==== SOURCE DATA
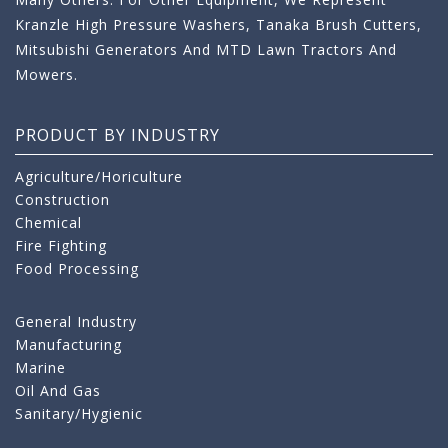
Kranzle High Pressure Washers, Tanaka Brush Cutters,
Mitsubishi Generators And MTD Lawn Tractors And
Mowers.
PRODUCT BY INDUSTRY
Agriculture/Horiculture
Construction
Chemical
Fire Fighting
Food Processing
General Industry
Manufacturing
Marine
Oil And Gas
Sanitary/Hygienic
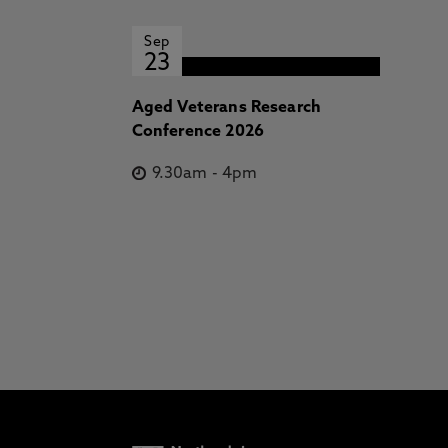
Sep
23
Aged Veterans Research
Conference 2026
9.30am
-
4pm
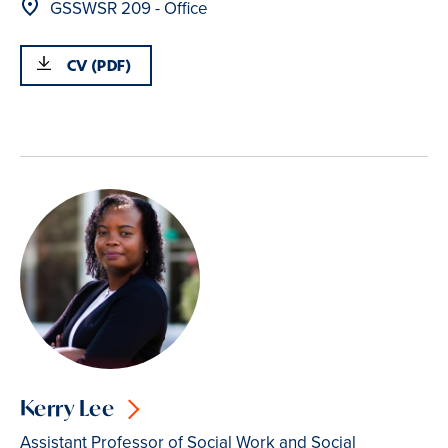
Location
GSSWSR 209 - Office
CV (PDF)
Kerry Lee
Assistant Professor of Social Work and Social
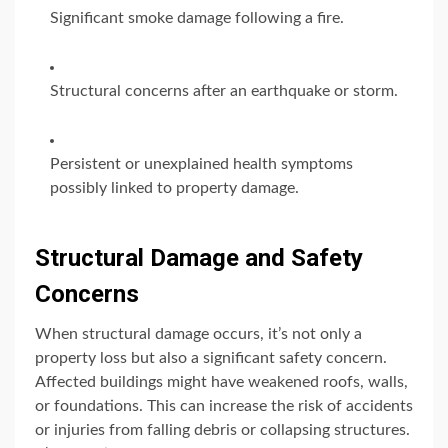
Significant smoke damage following a fire.
Structural concerns after an earthquake or storm.
Persistent or unexplained health symptoms
possibly linked to property damage.
Structural Damage and Safety
Concerns
When structural damage occurs, it’s not only a
property loss but also a significant safety concern.
Affected buildings might have weakened roofs, walls,
or foundations. This can increase the risk of accidents
or injuries from falling debris or collapsing structures.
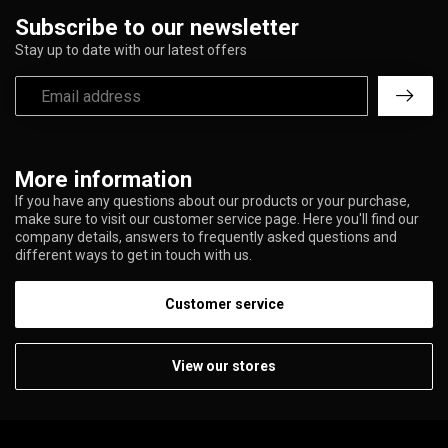
Subscribe to our newsletter
Stay up to date with our latest offers
More information
If you have any questions about our products or your purchase,
make sure to visit our customer service page. Here you'll find our
company details, answers to frequently asked questions and
different ways to get in touch with us.
Customer service
View our stores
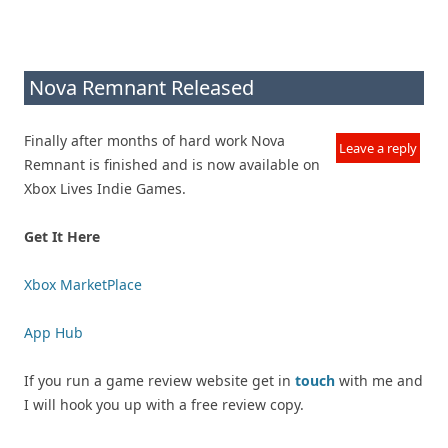
Nova Remnant Released
Finally after months of hard work Nova
Leave a reply
Remnant is finished and is now available on
Xbox Lives Indie Games.
Get It Here
Xbox MarketPlace
App Hub
If you run a game review website get in
touch
with me and
I will hook you up with a free review copy.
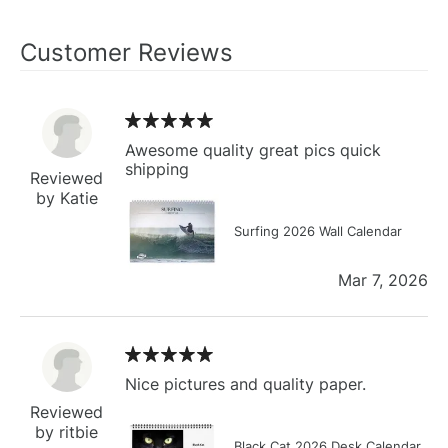
Customer Reviews
Awesome quality great pics quick
shipping
Reviewed
by Katie
Surfing 2026 Wall Calendar
Mar 7, 2026
Nice pictures and quality paper.
Reviewed
by ritbie
Black Cat 2026 Desk Calendar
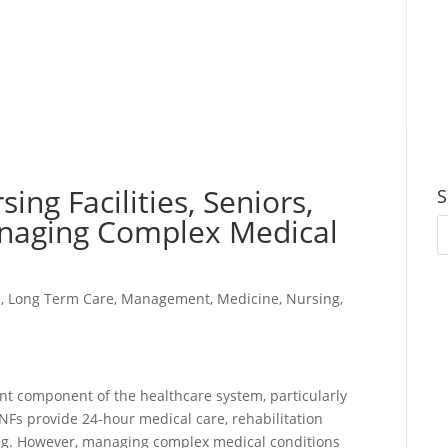
ing Facilities, Seniors,
S
naging Complex Medical
s
,
Long Term Care
,
Management
,
Medicine
,
Nursing
,
tant component of the healthcare system, particularly
NFs provide 24-hour medical care, rehabilitation
living. However, managing complex medical conditions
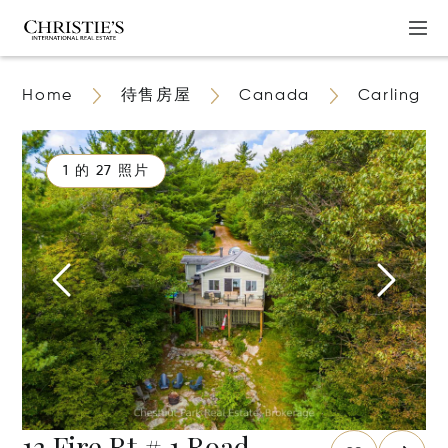
Home
待售房屋
Canada
Carling
1 的 27 照片
13 Fire Rt # 1 Road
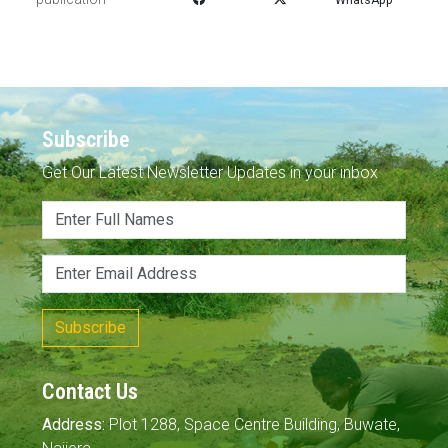
Subscribe
Get Our Latest Newsletter Updates in your inbox
Subscribe
Contact Us
Address:
Plot 1288, Space Centre Building, Buwate,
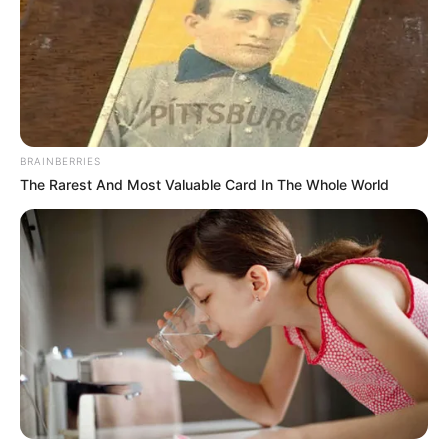
BRAINBERRIES
The Rarest And Most Valuable Card In The Whole World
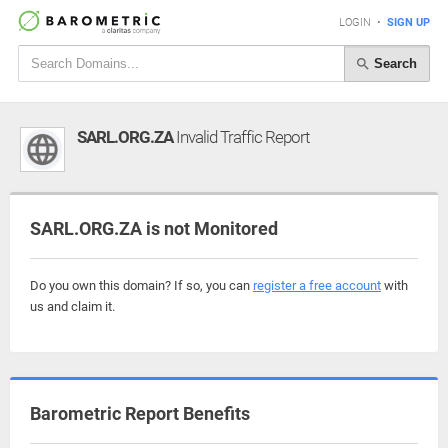
LOGIN
•
SIGN UP
Search
SARL.ORG.ZA
Invalid Traffic Report
SARL.ORG.ZA is not Monitored
Do you own this domain? If so, you can
register a free account
with
us and claim it.
Barometric Report Benefits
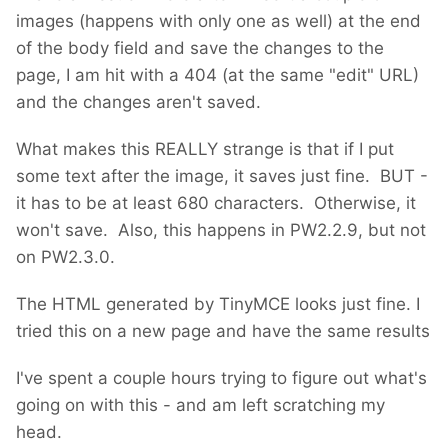
images (happens with only one as well) at the end
of the body field and save the changes to the
page, I am hit with a 404 (at the same "edit" URL)
and the changes aren't saved.
What makes this REALLY strange is that if I put
some text after the image, it saves just fine. BUT -
it has to be at least 680 characters. Otherwise, it
won't save. Also, this happens in PW2.2.9, but not
on PW2.3.0.
The HTML generated by TinyMCE looks just fine. I
tried this on a new page and have the same results
I've spent a couple hours trying to figure out what's
going on with this - and am left scratching my
head.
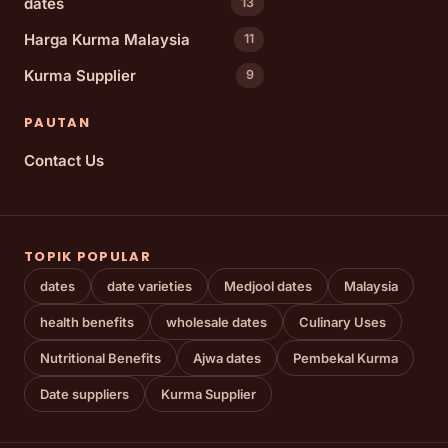
dates
13
Harga Kurma Malaysia
11
Kurma Supplier
9
PAUTAN
Contact Us
TOPIK POPULAR
dates
date varieties
Medjool dates
Malaysia
health benefits
wholesale dates
Culinary Uses
Nutritional Benefits
Ajwa dates
Pembekal Kurma
Date suppliers
Kurma Supplier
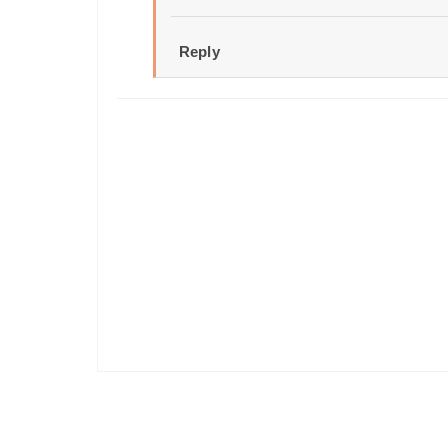
Reply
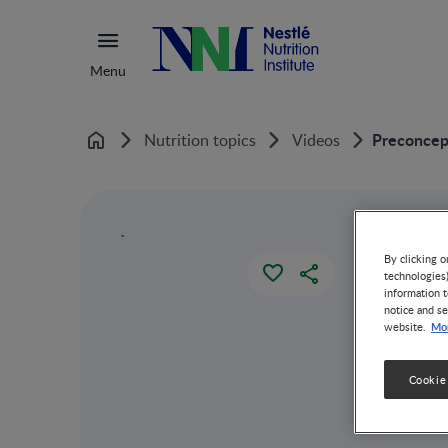
Menu
Preconcept
Nutrition topics
Videos
Home
`
By clicking o
technologies
information t
notice and se
Mor
website.
Cookie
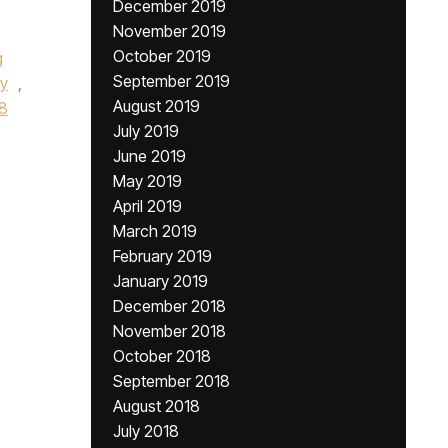
December 2019
November 2019
October 2019
g
September 2019
y
,
August 2019
8
July 2019
June 2019
May 2019
April 2019
March 2019
February 2019
January 2019
December 2018
November 2018
October 2018
September 2018
August 2018
July 2018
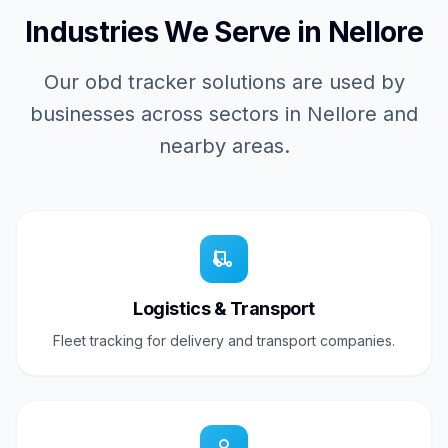
Industries We Serve in Nellore
Our obd tracker solutions are used by
businesses across sectors in Nellore and
nearby areas.
Logistics & Transport
Fleet tracking for delivery and transport companies.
========
#### [WHAT TO DO]
An exact copy of every entry above is needed, with the pictures left out.

#### [RESPONSE AREA]
Kranzle High Pressure Washers, Tanaka Brush Cutters,
Mitsubishi Generators And MTD Lawn Tractors And
Mowers.
PRODUCT BY INDUSTRY
Agriculture/Horiculture
Construction
Chemical
Fire Fighting
Food Processing
General Industry
Manufacturing
Marine
Oil And Gas
Sanitary/Hygienic
Sep
23
Aged Veterans Research
Conference 2026
9.30am
-
4pm
Location
GSSWSR 209 - Office
CV (PDF)
Kerry Lee
Assistant Professor of Social Work and Social
Significant smoke damage following a fire.
Structural concerns after an earthquake or storm.
Persistent or unexplained health symptoms
possibly linked to property damage.
Structural Damage and Safety
Concerns
When structural damage occurs, it’s not only a
property loss but also a significant safety concern.
Affected buildings might have weakened roofs, walls,
or foundations. This can increase the risk of accidents
or injuries from falling debris or collapsing structures.
Subscribe to our newsletter
Stay up to date with our latest offers
More information
If you have any questions about our products or your purchase,
make sure to visit our customer service page. Here you'll find our
company details, answers to frequently asked questions and
different ways to get in touch with us.
Customer service
View our stores
Nova Remnant Released
Finally after months of hard work Nova
Leave a reply
Remnant is finished and is now available on
Xbox Lives Indie Games.
Get It Here
Xbox MarketPlace
App Hub
If you run a game review website get in
touch
with me and
I will hook you up with a free review copy.
Customer Reviews
Awesome quality great pics quick
shipping
Reviewed
by Katie
Surfing 2026 Wall Calendar
Mar 7, 2026
Nice pictures and quality paper.
Reviewed
by ritbie
Black Cat 2026 Desk Calendar
ing Facilities, Seniors,
S
naging Complex Medical
s
,
Long Term Care
,
Management
,
Medicine
,
Nursing
,
tant component of the healthcare system, particularly
NFs provide 24-hour medical care, rehabilitation
living. However, managing complex medical conditions
Home
待售房屋
Canada
Carling
1 的 27 照片
13 Fire Rt # 1 Road
Subscribe
Get Our Latest Newsletter Updates in your inbox
Subscribe
Contact Us
Address:
Plot 1288, Space Centre Building, Buwate,
BRAINBERRIES
The Rarest And Most Valuable Card In The Whole World
LOGIN
•
SIGN UP
Search
SARL.ORG.ZA
Invalid Traffic Report
SARL.ORG.ZA is not Monitored
Do you own this domain? If so, you can
register a free account
with
us and claim it.
Barometric Report Benefits
images (happens with only one as well) at the end
of the body field and save the changes to the
page, I am hit with a 404 (at the same "edit" URL)
and the changes aren't saved.
What makes this REALLY strange is that if I put
some text after the image, it saves just fine. BUT -
it has to be at least 680 characters. Otherwise, it
won't save. Also, this happens in PW2.2.9, but not
on PW2.3.0.
The HTML generated by TinyMCE looks just fine. I
tried this on a new page and have the same results
I've spent a couple hours trying to figure out what's
going on with this - and am left scratching my
head.
dates
13
Harga Kurma Malaysia
11
Kurma Supplier
9
PAUTAN
Contact Us
TOPIK POPULAR
dates
date varieties
Medjool dates
Malaysia
health benefits
wholesale dates
Culinary Uses
Nutritional Benefits
Ajwa dates
Pembekal Kurma
Date suppliers
Kurma Supplier
Reply
Menu
Preconcept
Nutrition topics
Videos
Home
`
By clicking o
technologies
information t
notice and se
Mor
website.
Cookie
December 2019
November 2019
October 2019
g
September 2019
y
,
August 2019
8
July 2019
June 2019
May 2019
April 2019
March 2019
February 2019
January 2019
December 2018
November 2018
October 2018
September 2018
August 2018
July 2018
Industries We Serve in Nellore
Our obd tracker solutions are used by
businesses across sectors in Nellore and
nearby areas.
Logistics & Transport
Fleet tracking for delivery and transport companies.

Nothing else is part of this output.